* _RECORDS SHOWN_
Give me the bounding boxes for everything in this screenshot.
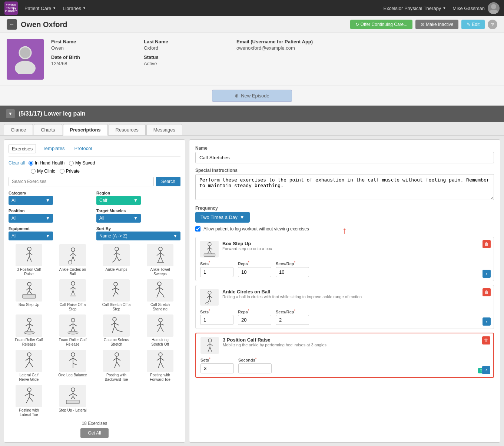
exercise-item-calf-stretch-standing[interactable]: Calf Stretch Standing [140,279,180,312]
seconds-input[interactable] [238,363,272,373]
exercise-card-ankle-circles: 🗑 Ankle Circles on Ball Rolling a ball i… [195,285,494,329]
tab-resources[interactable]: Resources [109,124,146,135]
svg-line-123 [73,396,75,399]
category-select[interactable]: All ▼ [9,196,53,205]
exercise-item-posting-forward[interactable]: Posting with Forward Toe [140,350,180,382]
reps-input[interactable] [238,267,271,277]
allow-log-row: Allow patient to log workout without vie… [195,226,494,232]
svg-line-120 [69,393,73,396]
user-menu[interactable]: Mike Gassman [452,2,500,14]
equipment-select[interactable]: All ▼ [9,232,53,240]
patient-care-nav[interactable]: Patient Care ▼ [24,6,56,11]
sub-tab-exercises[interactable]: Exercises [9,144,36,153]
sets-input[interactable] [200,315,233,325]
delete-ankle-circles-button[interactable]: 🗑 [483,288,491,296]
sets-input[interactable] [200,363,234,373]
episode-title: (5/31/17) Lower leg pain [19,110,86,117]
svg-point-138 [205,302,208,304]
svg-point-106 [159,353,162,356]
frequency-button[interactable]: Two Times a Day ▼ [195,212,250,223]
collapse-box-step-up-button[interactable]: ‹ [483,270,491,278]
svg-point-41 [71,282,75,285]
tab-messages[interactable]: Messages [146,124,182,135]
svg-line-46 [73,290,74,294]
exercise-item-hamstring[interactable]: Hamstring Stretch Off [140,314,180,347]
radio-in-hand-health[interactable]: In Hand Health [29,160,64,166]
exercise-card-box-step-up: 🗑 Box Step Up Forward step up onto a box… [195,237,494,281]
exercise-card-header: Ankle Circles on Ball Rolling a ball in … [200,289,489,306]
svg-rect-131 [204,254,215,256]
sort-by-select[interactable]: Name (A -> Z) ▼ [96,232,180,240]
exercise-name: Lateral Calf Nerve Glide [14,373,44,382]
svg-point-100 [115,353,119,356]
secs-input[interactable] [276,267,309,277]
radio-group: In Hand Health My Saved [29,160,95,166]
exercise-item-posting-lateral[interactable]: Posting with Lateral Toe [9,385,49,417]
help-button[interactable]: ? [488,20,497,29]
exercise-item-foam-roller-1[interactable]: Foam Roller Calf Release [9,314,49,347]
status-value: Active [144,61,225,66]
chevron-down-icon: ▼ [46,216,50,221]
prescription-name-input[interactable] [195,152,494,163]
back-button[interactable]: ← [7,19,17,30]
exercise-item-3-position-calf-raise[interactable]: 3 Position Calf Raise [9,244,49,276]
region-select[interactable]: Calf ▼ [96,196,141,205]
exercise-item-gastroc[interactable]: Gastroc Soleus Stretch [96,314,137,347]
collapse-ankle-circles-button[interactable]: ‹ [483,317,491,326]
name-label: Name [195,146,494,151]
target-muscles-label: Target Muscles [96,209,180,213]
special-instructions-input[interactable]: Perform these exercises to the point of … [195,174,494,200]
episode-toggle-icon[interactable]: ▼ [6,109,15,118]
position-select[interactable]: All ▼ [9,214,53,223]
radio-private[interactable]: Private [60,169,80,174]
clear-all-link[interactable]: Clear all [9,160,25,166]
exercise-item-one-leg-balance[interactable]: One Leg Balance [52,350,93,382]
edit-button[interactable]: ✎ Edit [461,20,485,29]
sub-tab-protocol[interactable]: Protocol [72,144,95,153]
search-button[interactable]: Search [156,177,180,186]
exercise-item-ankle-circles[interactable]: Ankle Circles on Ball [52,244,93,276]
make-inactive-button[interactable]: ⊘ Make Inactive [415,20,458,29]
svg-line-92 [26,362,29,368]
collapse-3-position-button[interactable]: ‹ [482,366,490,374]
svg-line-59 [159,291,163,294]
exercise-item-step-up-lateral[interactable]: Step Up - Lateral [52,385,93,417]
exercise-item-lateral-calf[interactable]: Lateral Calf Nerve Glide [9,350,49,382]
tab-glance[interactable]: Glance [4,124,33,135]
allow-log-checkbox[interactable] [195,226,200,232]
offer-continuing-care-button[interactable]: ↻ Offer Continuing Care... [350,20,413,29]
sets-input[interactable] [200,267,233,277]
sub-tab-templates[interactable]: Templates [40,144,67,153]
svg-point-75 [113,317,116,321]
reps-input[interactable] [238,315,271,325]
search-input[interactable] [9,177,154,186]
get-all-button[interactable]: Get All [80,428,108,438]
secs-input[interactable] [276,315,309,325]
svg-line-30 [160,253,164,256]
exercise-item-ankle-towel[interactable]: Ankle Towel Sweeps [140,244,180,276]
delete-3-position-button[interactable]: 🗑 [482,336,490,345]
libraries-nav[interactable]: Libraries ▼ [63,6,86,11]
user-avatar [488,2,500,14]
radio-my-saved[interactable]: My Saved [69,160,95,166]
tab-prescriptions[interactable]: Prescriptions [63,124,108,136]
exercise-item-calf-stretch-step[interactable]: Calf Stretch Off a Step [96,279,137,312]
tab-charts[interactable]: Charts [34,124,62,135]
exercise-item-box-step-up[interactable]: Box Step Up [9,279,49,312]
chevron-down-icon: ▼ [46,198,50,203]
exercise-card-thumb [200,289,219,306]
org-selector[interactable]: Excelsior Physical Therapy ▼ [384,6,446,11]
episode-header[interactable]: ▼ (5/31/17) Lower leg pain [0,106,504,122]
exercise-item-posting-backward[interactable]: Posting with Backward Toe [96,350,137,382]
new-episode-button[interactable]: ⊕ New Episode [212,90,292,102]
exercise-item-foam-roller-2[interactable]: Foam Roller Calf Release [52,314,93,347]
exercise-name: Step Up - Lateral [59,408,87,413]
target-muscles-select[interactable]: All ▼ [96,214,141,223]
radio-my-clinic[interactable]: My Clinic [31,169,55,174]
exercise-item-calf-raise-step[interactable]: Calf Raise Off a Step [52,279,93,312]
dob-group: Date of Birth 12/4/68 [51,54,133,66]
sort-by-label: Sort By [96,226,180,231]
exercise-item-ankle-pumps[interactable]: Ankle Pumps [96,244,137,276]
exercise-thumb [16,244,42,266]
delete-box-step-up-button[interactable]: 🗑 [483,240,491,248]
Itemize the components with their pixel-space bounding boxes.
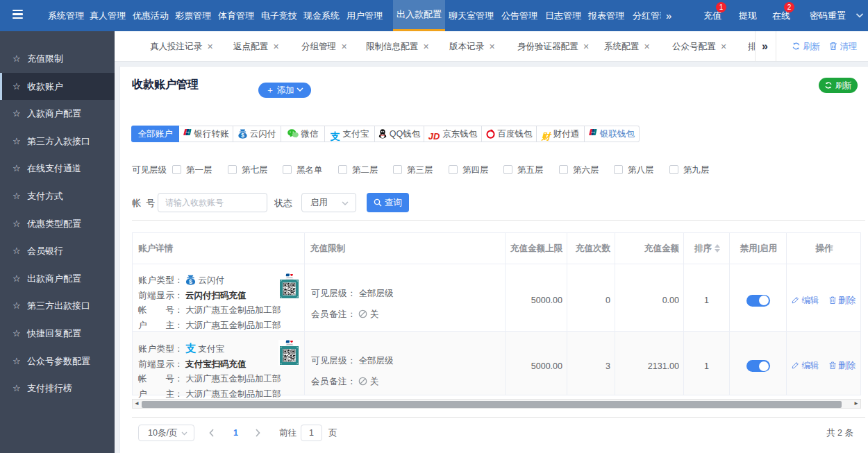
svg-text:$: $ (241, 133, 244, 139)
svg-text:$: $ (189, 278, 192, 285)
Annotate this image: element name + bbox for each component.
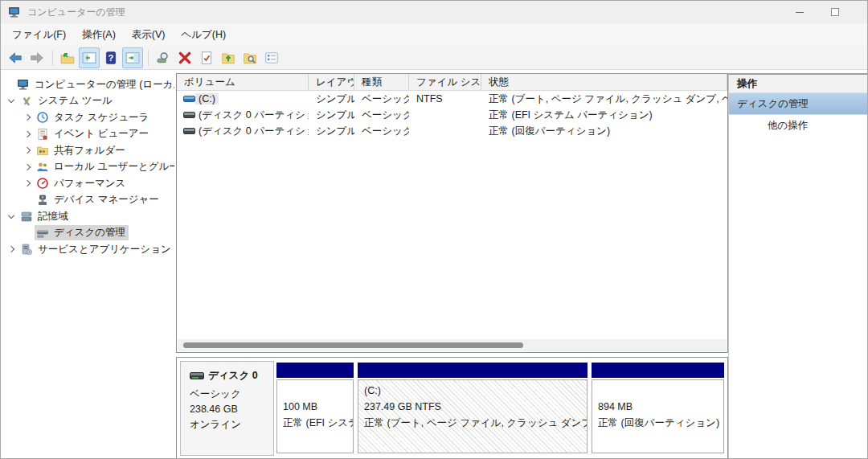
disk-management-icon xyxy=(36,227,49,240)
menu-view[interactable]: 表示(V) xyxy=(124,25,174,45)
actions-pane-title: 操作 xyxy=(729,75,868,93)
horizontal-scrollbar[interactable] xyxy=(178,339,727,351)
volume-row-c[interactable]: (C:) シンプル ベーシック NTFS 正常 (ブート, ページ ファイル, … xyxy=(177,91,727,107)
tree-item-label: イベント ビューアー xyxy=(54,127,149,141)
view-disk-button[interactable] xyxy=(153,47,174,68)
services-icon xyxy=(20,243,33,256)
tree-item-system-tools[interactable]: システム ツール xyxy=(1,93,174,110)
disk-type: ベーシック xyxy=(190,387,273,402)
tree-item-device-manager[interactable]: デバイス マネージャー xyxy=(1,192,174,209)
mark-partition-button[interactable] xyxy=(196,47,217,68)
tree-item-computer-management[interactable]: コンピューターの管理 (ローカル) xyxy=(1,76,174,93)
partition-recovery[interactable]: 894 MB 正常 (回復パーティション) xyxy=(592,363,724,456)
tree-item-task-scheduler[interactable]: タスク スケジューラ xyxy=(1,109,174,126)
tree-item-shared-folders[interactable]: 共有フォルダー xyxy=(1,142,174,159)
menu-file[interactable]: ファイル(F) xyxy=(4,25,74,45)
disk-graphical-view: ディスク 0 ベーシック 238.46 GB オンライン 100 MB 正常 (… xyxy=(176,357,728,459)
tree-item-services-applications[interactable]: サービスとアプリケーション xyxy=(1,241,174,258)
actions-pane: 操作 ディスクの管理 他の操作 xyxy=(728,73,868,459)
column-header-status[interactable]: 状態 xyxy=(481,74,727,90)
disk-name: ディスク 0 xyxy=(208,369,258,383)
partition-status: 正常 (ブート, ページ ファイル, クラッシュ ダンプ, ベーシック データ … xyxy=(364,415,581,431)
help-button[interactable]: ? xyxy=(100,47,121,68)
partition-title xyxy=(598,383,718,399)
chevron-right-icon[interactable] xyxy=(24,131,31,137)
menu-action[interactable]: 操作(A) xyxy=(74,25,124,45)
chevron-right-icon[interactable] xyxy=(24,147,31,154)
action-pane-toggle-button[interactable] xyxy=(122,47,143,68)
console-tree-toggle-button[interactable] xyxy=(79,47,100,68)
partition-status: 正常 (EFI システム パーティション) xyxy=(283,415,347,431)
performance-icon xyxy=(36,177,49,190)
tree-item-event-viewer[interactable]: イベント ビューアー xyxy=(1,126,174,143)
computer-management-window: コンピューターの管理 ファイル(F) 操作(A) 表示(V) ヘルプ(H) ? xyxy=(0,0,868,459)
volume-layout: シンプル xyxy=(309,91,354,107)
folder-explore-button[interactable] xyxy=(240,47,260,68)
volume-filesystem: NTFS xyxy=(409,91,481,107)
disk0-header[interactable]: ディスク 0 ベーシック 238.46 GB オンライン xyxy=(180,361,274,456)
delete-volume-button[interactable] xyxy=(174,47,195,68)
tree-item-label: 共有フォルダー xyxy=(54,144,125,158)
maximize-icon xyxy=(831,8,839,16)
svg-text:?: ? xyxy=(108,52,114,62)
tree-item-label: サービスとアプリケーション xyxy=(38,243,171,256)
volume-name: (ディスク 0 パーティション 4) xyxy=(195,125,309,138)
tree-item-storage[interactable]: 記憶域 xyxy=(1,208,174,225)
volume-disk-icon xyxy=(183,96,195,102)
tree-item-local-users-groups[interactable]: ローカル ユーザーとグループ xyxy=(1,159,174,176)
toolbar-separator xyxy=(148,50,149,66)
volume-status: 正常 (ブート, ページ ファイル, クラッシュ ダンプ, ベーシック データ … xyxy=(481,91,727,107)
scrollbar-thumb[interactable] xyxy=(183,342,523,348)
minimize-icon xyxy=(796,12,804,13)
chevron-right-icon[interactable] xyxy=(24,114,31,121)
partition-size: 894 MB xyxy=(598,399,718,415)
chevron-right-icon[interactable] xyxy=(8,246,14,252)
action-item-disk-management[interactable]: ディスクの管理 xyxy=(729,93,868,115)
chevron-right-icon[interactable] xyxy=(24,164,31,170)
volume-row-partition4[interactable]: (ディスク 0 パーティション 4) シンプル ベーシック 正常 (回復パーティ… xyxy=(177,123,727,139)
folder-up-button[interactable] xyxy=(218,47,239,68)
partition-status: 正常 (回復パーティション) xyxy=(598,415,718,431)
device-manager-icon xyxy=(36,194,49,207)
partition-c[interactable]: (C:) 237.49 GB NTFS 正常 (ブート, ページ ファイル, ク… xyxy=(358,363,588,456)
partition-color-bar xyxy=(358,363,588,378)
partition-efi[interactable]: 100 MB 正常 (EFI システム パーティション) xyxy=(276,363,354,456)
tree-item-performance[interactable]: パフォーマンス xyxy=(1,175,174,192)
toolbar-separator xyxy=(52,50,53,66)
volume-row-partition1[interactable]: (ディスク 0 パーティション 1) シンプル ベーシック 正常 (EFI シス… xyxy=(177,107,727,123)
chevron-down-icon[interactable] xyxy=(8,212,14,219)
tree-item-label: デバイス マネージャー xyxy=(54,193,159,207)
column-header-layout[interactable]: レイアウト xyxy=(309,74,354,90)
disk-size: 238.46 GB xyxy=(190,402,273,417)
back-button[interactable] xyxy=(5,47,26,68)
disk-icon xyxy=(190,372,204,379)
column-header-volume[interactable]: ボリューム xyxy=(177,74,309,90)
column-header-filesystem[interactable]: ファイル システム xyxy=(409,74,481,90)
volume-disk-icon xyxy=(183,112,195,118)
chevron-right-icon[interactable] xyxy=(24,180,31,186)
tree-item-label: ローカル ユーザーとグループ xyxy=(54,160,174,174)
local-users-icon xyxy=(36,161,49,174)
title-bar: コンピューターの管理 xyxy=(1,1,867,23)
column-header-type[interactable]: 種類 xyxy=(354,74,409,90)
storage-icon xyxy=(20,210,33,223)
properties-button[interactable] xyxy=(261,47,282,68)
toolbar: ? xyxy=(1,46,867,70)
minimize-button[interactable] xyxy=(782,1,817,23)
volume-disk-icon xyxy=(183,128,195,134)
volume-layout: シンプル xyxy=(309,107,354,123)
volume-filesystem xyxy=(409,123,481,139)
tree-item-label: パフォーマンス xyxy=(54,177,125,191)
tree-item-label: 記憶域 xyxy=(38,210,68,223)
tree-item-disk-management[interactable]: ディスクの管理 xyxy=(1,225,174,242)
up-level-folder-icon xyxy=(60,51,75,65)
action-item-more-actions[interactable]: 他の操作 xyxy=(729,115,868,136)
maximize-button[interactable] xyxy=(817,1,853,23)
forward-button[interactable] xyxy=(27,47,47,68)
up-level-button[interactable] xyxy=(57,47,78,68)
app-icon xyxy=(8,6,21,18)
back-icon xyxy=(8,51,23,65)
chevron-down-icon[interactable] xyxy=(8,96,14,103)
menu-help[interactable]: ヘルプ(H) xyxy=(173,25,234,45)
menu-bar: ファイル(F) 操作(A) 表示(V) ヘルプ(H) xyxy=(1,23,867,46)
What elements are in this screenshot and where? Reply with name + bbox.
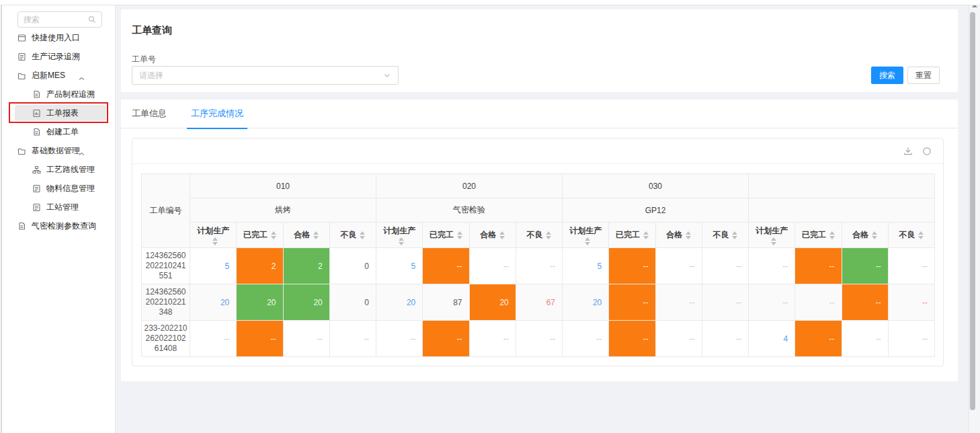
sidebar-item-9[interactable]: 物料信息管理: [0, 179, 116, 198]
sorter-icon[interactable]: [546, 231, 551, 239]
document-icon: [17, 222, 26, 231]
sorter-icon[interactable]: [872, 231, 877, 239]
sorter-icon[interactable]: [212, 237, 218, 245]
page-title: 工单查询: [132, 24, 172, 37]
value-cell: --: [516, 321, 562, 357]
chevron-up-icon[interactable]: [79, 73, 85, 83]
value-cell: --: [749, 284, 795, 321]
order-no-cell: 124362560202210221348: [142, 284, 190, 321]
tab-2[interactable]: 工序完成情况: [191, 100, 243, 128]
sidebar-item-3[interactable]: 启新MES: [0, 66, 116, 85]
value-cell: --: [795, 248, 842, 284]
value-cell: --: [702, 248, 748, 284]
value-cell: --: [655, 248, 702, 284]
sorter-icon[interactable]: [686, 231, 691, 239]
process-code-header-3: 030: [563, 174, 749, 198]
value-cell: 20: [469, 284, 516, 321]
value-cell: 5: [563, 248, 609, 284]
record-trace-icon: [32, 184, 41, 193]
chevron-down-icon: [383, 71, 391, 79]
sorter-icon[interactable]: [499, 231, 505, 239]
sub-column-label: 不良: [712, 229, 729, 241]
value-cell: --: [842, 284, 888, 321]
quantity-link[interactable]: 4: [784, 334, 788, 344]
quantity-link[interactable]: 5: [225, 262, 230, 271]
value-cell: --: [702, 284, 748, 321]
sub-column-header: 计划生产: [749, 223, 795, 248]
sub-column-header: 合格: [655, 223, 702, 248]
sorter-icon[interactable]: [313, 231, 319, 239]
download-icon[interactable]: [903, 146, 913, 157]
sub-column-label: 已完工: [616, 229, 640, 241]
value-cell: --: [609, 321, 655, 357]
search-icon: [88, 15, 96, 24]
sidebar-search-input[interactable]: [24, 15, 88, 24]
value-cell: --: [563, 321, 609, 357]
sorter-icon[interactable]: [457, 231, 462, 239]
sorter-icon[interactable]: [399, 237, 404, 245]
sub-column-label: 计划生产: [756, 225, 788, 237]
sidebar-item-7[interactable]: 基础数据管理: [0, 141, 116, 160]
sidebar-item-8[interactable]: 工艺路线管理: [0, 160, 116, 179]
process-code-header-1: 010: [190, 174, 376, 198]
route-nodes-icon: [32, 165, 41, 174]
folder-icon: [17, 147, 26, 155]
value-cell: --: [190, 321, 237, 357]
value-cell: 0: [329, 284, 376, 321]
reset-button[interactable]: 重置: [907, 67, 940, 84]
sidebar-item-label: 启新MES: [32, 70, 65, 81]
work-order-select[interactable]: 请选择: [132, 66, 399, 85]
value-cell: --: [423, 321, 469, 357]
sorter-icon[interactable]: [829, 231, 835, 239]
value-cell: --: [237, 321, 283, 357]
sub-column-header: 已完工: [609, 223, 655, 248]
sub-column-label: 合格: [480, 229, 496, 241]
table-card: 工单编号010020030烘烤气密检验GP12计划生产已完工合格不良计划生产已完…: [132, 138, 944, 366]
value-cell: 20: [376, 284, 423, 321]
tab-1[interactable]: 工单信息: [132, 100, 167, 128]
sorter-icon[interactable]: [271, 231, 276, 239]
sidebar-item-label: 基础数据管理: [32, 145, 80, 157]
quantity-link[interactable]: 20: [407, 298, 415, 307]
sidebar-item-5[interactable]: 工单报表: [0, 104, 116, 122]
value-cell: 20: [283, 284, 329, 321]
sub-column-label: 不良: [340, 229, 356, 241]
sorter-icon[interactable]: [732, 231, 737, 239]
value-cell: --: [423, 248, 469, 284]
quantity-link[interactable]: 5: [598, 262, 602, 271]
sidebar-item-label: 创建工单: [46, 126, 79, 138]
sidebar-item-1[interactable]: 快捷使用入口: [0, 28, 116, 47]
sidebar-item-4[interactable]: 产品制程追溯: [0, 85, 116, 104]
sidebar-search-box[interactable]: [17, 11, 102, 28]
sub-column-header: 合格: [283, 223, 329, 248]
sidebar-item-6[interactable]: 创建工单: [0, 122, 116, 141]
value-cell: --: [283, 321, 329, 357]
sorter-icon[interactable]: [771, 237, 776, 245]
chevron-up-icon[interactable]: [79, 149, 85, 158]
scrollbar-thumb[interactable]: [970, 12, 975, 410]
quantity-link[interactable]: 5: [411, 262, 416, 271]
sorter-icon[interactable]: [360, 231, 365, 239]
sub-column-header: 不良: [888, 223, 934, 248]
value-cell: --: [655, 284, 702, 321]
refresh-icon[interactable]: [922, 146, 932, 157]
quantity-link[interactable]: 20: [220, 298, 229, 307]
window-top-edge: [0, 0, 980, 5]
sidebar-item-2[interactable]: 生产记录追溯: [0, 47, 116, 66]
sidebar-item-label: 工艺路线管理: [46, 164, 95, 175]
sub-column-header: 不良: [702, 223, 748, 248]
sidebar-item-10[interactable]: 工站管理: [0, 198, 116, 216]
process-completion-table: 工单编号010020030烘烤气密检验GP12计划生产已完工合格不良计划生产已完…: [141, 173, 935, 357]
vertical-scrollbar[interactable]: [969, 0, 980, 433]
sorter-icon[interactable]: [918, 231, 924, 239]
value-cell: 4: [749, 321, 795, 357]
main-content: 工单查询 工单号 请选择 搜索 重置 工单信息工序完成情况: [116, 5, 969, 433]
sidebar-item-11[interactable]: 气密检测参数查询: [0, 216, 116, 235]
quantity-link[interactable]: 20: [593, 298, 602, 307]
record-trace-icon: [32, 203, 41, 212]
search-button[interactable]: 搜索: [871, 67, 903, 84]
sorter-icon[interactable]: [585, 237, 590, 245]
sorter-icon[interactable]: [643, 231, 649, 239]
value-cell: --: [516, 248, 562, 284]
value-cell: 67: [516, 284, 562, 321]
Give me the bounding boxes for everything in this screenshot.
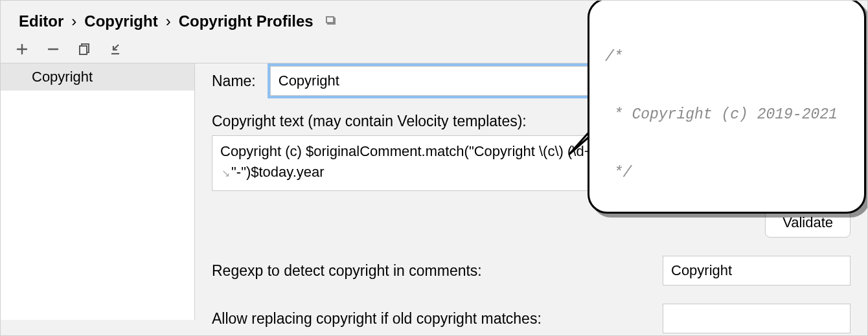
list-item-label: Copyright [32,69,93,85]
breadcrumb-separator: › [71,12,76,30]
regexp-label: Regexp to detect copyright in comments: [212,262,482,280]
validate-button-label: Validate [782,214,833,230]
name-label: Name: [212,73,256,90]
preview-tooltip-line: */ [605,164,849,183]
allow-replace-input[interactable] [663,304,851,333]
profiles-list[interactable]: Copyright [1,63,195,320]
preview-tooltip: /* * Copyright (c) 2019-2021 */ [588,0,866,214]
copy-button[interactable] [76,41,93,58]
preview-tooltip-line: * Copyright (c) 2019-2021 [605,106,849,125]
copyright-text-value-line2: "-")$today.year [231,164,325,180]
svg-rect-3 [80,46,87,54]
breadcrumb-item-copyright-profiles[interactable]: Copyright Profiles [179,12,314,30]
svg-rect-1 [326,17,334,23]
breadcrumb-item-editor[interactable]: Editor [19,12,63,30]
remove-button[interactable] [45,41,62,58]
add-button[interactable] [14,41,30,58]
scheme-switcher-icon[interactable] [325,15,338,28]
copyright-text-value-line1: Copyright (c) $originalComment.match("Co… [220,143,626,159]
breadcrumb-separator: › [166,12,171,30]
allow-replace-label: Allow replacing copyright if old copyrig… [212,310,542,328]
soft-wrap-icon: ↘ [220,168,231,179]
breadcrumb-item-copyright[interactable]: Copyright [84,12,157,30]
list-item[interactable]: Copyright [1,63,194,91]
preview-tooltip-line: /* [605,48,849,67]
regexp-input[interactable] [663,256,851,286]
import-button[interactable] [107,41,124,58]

* _THE TASK_
Going through the listing above, copy out every line that has the string "pane".

* _RESULT OF THE EXERCISE_
actions-pane-title: 操作 xyxy=(729,75,868,93)
actions-pane: 操作 ディスクの管理 他の操作 xyxy=(728,73,868,459)
action-pane-toggle-button[interactable] xyxy=(122,47,143,68)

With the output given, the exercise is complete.